Artificial intelligence challenges intellectual property

While the planet continues to watch the development of the covid-19, the United States has just won another battle against China in the "war" of geopolitical and technological interests. This time, the goal was to become the head of the World Intellectual Property Organization (WIPO).

The candidate who had the US backing, Daren Tang, born in Singapore, prevailed on March 5 on the Chinese candidate, Wang Binying. One of the main challenges that the new head of the organization will have - in the next six years - will be adapting the system of patents and trademarks to a new era of innovation led by renewed technological phenomena, such as artificial intelligence or the development of robotization in new productive sectors.

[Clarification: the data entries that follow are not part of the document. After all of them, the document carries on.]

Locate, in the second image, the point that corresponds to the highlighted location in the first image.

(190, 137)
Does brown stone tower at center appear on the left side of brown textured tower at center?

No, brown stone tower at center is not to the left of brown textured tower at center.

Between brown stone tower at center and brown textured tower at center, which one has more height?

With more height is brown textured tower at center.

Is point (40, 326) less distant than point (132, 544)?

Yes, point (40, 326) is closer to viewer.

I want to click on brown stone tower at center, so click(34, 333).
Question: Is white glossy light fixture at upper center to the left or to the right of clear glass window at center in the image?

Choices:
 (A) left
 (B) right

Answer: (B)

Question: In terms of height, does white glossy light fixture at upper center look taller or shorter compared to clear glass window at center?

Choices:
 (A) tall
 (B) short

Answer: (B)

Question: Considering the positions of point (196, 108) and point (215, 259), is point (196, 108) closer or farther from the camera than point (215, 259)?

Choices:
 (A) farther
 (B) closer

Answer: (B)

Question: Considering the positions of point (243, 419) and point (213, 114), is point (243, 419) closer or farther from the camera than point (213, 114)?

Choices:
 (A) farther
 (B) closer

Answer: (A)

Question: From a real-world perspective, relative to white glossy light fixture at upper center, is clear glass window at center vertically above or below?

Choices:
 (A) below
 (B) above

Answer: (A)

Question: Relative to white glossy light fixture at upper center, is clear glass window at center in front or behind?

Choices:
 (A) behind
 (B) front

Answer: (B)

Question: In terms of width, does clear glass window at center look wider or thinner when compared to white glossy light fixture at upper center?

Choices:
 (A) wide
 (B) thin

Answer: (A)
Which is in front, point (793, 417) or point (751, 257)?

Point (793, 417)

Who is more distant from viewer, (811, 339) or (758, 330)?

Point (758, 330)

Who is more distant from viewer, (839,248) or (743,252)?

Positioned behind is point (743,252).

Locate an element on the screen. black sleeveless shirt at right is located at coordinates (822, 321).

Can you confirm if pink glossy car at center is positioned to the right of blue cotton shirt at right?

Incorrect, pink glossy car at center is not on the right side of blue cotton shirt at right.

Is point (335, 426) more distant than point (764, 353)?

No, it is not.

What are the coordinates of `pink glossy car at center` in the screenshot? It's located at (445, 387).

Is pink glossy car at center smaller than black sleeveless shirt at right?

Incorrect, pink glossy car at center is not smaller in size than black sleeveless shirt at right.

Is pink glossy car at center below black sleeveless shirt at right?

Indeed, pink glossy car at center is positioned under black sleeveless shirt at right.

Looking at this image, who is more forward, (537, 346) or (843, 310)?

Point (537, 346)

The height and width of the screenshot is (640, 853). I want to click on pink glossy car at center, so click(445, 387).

Tang, chief executive of his country's Patent Office, will have to be confirmed at the general assembly that the agency is scheduled for May 7 to 8, and would assume the position as of September 30, when Australian Francis leaves office. Gurry. Although China lost the possibility of directing WIPO, its participation in the world patent registry is dominant: half of the global patent applications (1.54 million out of 3 million) came - until 2018 - from the Asian giant. In addition, the multinational with the most patent applications related to technology was in fact the Chinese Huawei, with 5,405 filings, doubling the figures of the second applicant, the Japanese Mitsubishi (2,812) and the third, the American Intel (2,499 requests).

"The patenting activity in the field of artificial intelligence (AI) is advancing rapidly, so it is foreseeable that there will be a very important number of new products, applications and techniques based on AI, which will transform our daily activities," he points out. the current Director General of WIPO, Francis Gurry.

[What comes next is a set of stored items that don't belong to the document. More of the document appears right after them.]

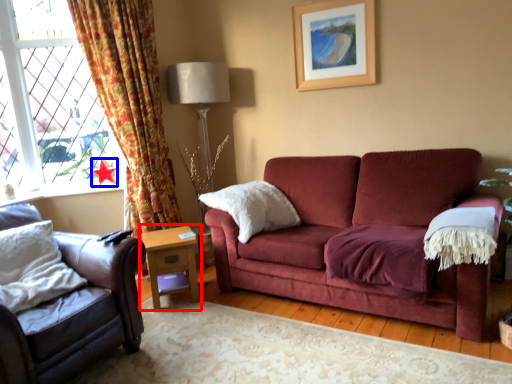 Question: Among these objects, which one is farthest to the camera, table (highlighted by a red box) or star (highlighted by a blue box)?

Choices:
 (A) table
 (B) star

Answer: (B) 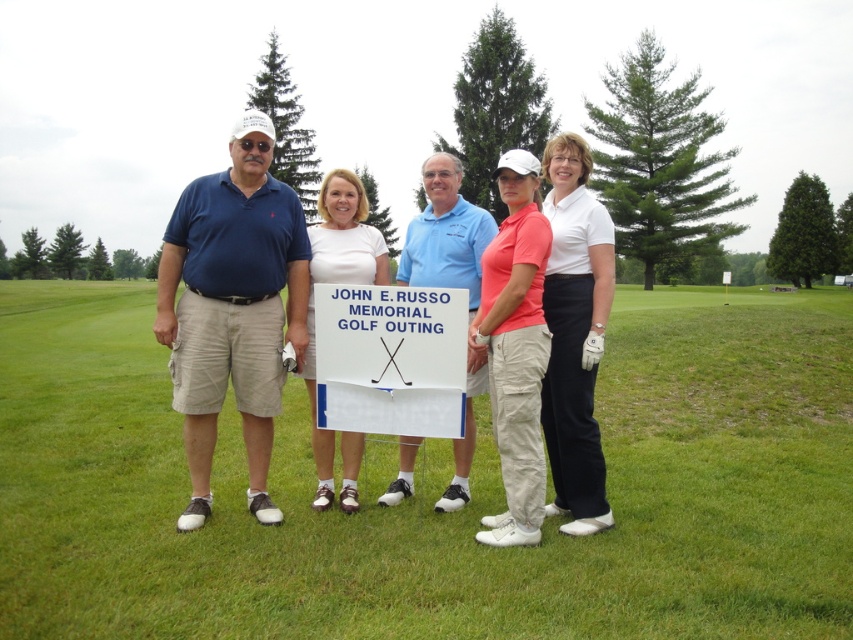 Question: Considering the real-world distances, which object is farthest from the matte coral shirt at center?

Choices:
 (A) blue cotton polo shirt at center
 (B) green grass at center

Answer: (B)

Question: Which point appears farthest from the camera in this image?

Choices:
 (A) (343, 218)
 (B) (514, 563)
 (C) (556, 154)

Answer: (A)

Question: Is white matte golf glove at center closer to camera compared to white matte signboard at center?

Choices:
 (A) yes
 (B) no

Answer: (A)

Question: Can you confirm if matte blue polo shirt at left is smaller than matte coral shirt at center?

Choices:
 (A) no
 (B) yes

Answer: (A)

Question: Which point is farther to the camera?

Choices:
 (A) matte coral shirt at center
 (B) white matte golf glove at center
 (C) matte blue polo shirt at left

Answer: (C)

Question: Considering the relative positions of white matte golf glove at center and matte coral shirt at center in the image provided, where is white matte golf glove at center located with respect to matte coral shirt at center?

Choices:
 (A) below
 (B) above

Answer: (B) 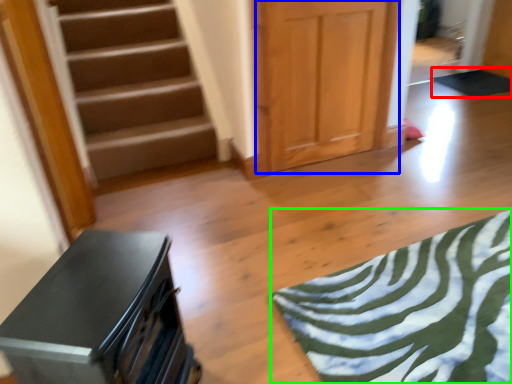 Question: Which is farther away from yoga mat (highlighted by a red box)? door (highlighted by a blue box) or yoga mat (highlighted by a green box)?

Choices:
 (A) door
 (B) yoga mat

Answer: (B) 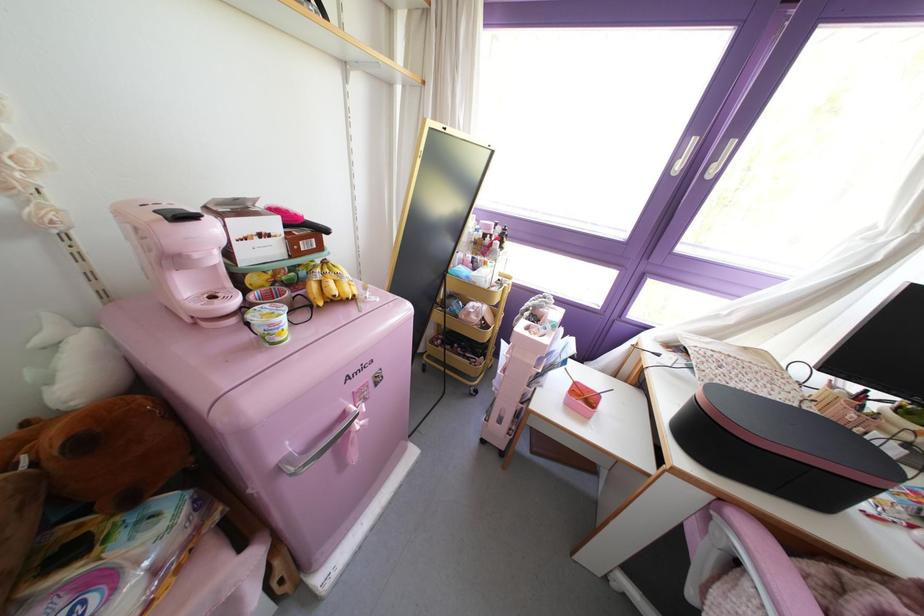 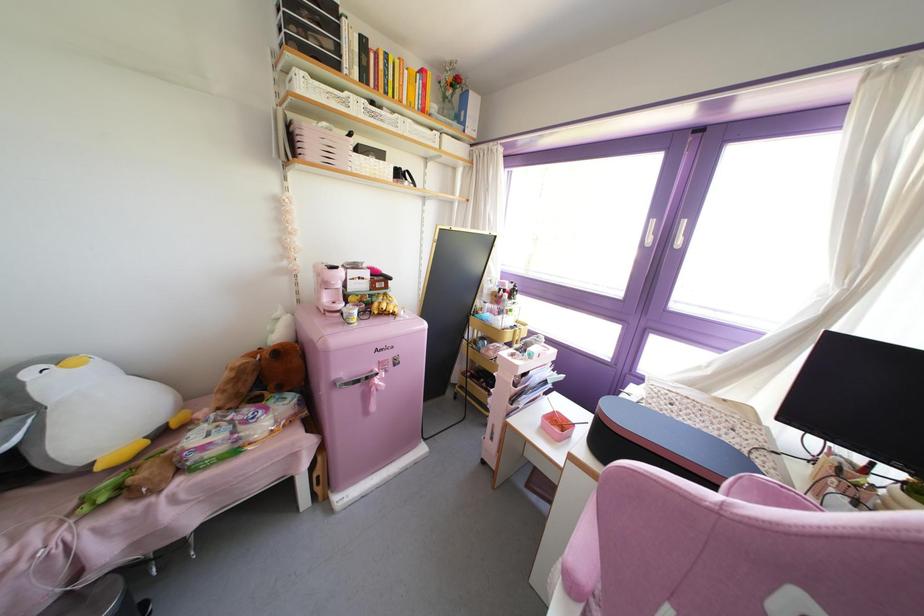 The point at (363, 399) is marked in the first image. Where is the corresponding point in the second image?

(385, 371)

The sectors that experienced the highest growth rates in patent applications related to artificial intelligence -in the previous decade- were agriculture, banking and finance, computer science applied to digital government, the practice of law and transport , among the most important.

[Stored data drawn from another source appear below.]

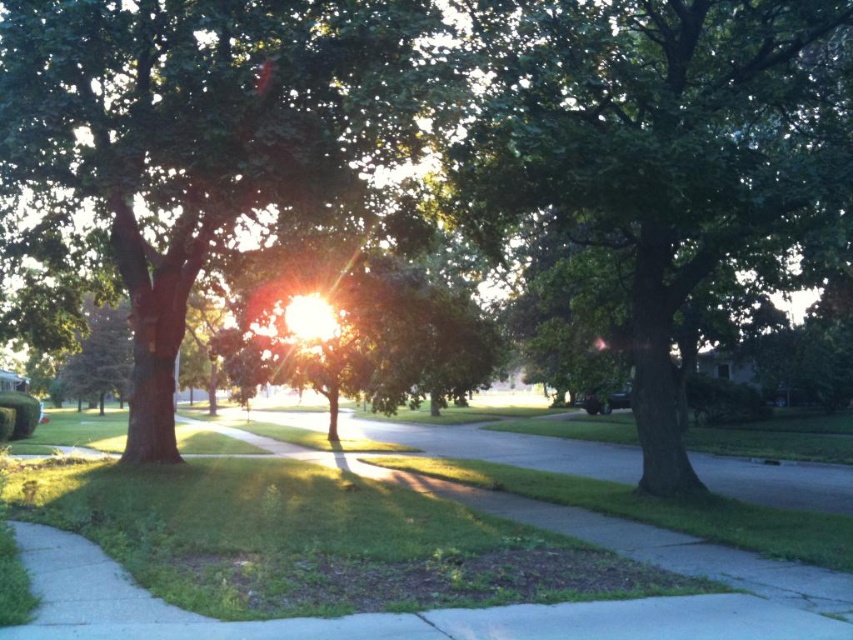 Question: Observing the image, what is the correct spatial positioning of green leafy tree at center in reference to green matte tree at center?

Choices:
 (A) above
 (B) below

Answer: (B)

Question: Does green matte tree at center appear on the left side of shiny black car at center?

Choices:
 (A) no
 (B) yes

Answer: (B)

Question: Considering the real-world distances, which object is farthest from the shiny black car at center?

Choices:
 (A) green matte tree at center
 (B) green leafy tree at center
 (C) smooth concrete pavement at center

Answer: (A)

Question: Is the position of green leafy tree at center less distant than that of smooth concrete pavement at center?

Choices:
 (A) no
 (B) yes

Answer: (A)

Question: Estimate the real-world distances between objects in this image. Which object is farther from the shiny black car at center?

Choices:
 (A) smooth concrete pavement at center
 (B) green matte tree at center

Answer: (B)

Question: Estimate the real-world distances between objects in this image. Which object is closer to the green leafy tree at center?

Choices:
 (A) green matte tree at center
 (B) shiny black car at center

Answer: (A) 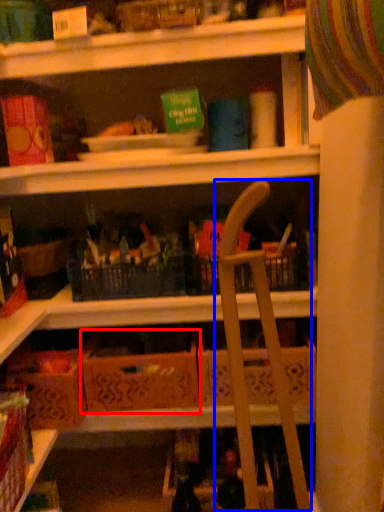 Question: Which object is further to the camera taking this photo, cardboard box (highlighted by a red box) or folding chair (highlighted by a blue box)?

Choices:
 (A) cardboard box
 (B) folding chair

Answer: (A) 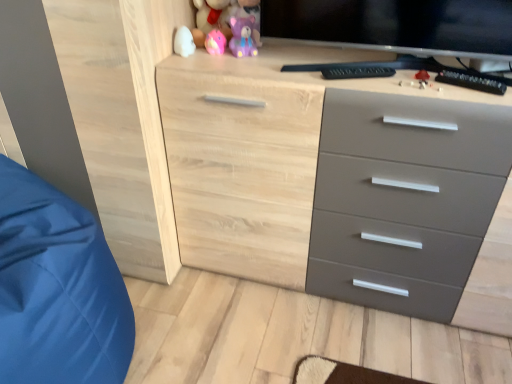 Identify the location of vacant area that lies in front of white glossy egg at upper left, positioned as the 4th toy in top-to-bottom order. The height and width of the screenshot is (384, 512). (191, 62).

Within economic activities, the areas that develop the fastest are aerospace and aeronautics, which grew by an average of 67% between 2013 and 2016; followed by smart cities (47%), autonomous vehicles (42%), customer service (38%) and affective computing, which allows machines to recognize the feelings of human beings (37%).

Without a doubt, the data shown by WIPO reflects the rapid growth of AI innovation. This trend and its accelerated development pose a series of political challenges to governments and regulatory entities.

These challenges include the use and protection of personal data, the development of standards and the disclosure of information, how to finance innovation, the regulation of new technologies and even the risk of highly advanced AI - which some have Called 'superintelligence' - it may pose a threat to human existence.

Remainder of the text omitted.